[Brief]:
Please write the following entries out once more, exactly.

[Records drawn from a dataset]
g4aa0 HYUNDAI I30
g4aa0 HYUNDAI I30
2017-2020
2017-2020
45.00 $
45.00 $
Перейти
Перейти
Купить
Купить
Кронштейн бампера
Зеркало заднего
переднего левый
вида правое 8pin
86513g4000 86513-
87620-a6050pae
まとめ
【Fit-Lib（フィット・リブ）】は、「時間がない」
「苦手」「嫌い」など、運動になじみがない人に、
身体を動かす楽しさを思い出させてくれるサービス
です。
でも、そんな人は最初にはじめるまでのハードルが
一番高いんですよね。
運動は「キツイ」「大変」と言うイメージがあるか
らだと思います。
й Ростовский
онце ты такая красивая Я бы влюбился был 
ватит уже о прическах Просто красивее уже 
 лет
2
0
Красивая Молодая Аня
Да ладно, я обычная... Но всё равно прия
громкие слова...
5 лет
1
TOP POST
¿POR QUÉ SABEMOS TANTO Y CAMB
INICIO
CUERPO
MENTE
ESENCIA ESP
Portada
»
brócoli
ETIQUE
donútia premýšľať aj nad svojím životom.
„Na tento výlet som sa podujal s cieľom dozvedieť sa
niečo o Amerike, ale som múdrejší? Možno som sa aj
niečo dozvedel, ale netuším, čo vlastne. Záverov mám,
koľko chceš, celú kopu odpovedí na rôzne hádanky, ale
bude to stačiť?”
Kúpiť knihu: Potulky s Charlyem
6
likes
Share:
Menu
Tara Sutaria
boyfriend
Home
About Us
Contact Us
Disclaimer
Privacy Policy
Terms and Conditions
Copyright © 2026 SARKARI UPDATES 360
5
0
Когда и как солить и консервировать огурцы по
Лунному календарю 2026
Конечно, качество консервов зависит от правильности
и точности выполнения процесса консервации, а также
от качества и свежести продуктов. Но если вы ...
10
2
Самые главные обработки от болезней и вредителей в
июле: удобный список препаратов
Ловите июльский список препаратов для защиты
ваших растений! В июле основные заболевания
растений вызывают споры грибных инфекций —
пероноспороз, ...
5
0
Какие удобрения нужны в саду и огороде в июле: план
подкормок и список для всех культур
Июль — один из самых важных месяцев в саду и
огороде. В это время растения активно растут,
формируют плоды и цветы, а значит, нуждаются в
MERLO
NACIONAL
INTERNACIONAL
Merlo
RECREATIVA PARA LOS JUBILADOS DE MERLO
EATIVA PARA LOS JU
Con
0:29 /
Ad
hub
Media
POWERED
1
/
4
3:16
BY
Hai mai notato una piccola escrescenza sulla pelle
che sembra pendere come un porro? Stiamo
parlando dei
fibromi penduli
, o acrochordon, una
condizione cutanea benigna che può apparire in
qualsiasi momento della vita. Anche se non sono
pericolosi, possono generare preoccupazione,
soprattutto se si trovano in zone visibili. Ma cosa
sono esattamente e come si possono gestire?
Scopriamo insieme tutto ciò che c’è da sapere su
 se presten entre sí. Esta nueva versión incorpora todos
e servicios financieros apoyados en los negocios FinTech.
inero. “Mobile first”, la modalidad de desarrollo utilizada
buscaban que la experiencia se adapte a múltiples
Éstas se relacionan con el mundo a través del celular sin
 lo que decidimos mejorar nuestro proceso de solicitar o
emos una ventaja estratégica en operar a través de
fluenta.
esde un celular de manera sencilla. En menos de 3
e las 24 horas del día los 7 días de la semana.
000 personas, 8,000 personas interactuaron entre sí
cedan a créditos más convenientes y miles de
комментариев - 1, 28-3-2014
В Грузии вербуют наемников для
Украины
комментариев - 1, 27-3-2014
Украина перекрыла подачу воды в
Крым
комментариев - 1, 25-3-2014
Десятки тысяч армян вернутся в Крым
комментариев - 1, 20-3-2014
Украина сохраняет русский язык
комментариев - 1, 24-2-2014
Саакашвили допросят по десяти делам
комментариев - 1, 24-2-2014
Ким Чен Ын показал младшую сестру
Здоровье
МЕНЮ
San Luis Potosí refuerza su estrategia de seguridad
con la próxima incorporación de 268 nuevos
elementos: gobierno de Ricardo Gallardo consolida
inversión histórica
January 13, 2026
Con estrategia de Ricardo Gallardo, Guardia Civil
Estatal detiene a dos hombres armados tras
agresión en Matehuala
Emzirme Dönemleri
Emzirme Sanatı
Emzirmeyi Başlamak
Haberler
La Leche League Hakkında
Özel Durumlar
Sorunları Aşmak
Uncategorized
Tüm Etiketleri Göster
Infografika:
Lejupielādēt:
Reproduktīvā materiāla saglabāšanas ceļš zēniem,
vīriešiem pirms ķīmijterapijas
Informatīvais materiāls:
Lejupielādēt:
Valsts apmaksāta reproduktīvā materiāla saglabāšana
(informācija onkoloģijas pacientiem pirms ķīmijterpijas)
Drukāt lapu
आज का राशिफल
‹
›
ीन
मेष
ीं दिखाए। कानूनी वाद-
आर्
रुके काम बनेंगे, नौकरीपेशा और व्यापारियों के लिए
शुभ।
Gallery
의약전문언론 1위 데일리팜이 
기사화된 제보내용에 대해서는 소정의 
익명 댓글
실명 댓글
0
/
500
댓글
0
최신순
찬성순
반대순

[Result]:
g4aa0 HYUNDAI I30
g4aa0 HYUNDAI I30
2017-2020
2017-2020
45.00 $
45.00 $
Перейти
Перейти
Купить
Купить
Кронштейн бампера
Зеркало заднего
переднего левый
вида правое 8pin
86513g4000 86513-
87620-a6050pae
まとめ
【Fit-Lib（フィット・リブ）】は、「時間がない」
「苦手」「嫌い」など、運動になじみがない人に、
身体を動かす楽しさを思い出させてくれるサービス
です。
でも、そんな人は最初にはじめるまでのハードルが
一番高いんですよね。
運動は「キツイ」「大変」と言うイメージがあるか
らだと思います。
й Ростовский
онце ты такая красивая Я бы влюбился был 
ватит уже о прическах Просто красивее уже 
 лет
2
0
Красивая Молодая Аня
Да ладно, я обычная... Но всё равно прия
громкие слова...
5 лет
1
TOP POST
¿POR QUÉ SABEMOS TANTO Y CAMB
INICIO
CUERPO
MENTE
ESENCIA ESP
Portada
»
brócoli
ETIQUE
donútia premýšľať aj nad svojím životom.
„Na tento výlet som sa podujal s cieľom dozvedieť sa
niečo o Amerike, ale som múdrejší? Možno som sa aj
niečo dozvedel, ale netuším, čo vlastne. Záverov mám,
koľko chceš, celú kopu odpovedí na rôzne hádanky, ale
bude to stačiť?”
Kúpiť knihu: Potulky s Charlyem
6
likes
Share:
Menu
Tara Sutaria
boyfriend
Home
About Us
Contact Us
Disclaimer
Privacy Policy
Terms and Conditions
Copyright © 2026 SARKARI UPDATES 360
5
0
Когда и как солить и консервировать огурцы по
Лунному календарю 2026
Конечно, качество консервов зависит от правильности
и точности выполнения процесса консервации, а также
от качества и свежести продуктов. Но если вы ...
10
2
Самые главные обработки от болезней и вредителей в
июле: удобный список препаратов
Ловите июльский список препаратов для защиты
ваших растений! В июле основные заболевания
растений вызывают споры грибных инфекций —
пероноспороз, ...
5
0
Какие удобрения нужны в саду и огороде в июле: план
подкормок и список для всех культур
Июль — один из самых важных месяцев в саду и
огороде. В это время растения активно растут,
формируют плоды и цветы, а значит, нуждаются в
MERLO
NACIONAL
INTERNACIONAL
Merlo
RECREATIVA PARA LOS JUBILADOS DE MERLO
EATIVA PARA LOS JU
Con
0:29 /
Ad
hub
Media
POWERED
1
/
4
3:16
BY
Hai mai notato una piccola escrescenza sulla pelle
che sembra pendere come un porro? Stiamo
parlando dei
fibromi penduli
, o acrochordon, una
condizione cutanea benigna che può apparire in
qualsiasi momento della vita. Anche se non sono
pericolosi, possono generare preoccupazione,
soprattutto se si trovano in zone visibili. Ma cosa
sono esattamente e come si possono gestire?
Scopriamo insieme tutto ciò che c’è da sapere su
 se presten entre sí. Esta nueva versión incorpora todos
e servicios financieros apoyados en los negocios FinTech.
inero. “Mobile first”, la modalidad de desarrollo utilizada
buscaban que la experiencia se adapte a múltiples
Éstas se relacionan con el mundo a través del celular sin
 lo que decidimos mejorar nuestro proceso de solicitar o
emos una ventaja estratégica en operar a través de
fluenta.
esde un celular de manera sencilla. En menos de 3
e las 24 horas del día los 7 días de la semana.
000 personas, 8,000 personas interactuaron entre sí
cedan a créditos más convenientes y miles de
комментариев - 1, 28-3-2014
В Грузии вербуют наемников для
Украины
комментариев - 1, 27-3-2014
Украина перекрыла подачу воды в
Крым
комментариев - 1, 25-3-2014
Десятки тысяч армян вернутся в Крым
комментариев - 1, 20-3-2014
Украина сохраняет русский язык
комментариев - 1, 24-2-2014
Саакашвили допросят по десяти делам
комментариев - 1, 24-2-2014
Ким Чен Ын показал младшую сестру
Здоровье
МЕНЮ
San Luis Potosí refuerza su estrategia de seguridad
con la próxima incorporación de 268 nuevos
elementos: gobierno de Ricardo Gallardo consolida
inversión histórica
January 13, 2026
Con estrategia de Ricardo Gallardo, Guardia Civil
Estatal detiene a dos hombres armados tras
agresión en Matehuala
Emzirme Dönemleri
Emzirme Sanatı
Emzirmeyi Başlamak
Haberler
La Leche League Hakkında
Özel Durumlar
Sorunları Aşmak
Uncategorized
Tüm Etiketleri Göster
Infografika:
Lejupielādēt:
Reproduktīvā materiāla saglabāšanas ceļš zēniem,
vīriešiem pirms ķīmijterapijas
Informatīvais materiāls:
Lejupielādēt:
Valsts apmaksāta reproduktīvā materiāla saglabāšana
(informācija onkoloģijas pacientiem pirms ķīmijterpijas)
Drukāt lapu
आज का राशिफल
‹
›
ीन
मेष
ीं दिखाए। कानूनी वाद-
आर्
रुके काम बनेंगे, नौकरीपेशा और व्यापारियों के लिए
शुभ।
Gallery
의약전문언론 1위 데일리팜이 
기사화된 제보내용에 대해서는 소정의 
익명 댓글
실명 댓글
0
/
500
댓글
0
최신순
찬성순
반대순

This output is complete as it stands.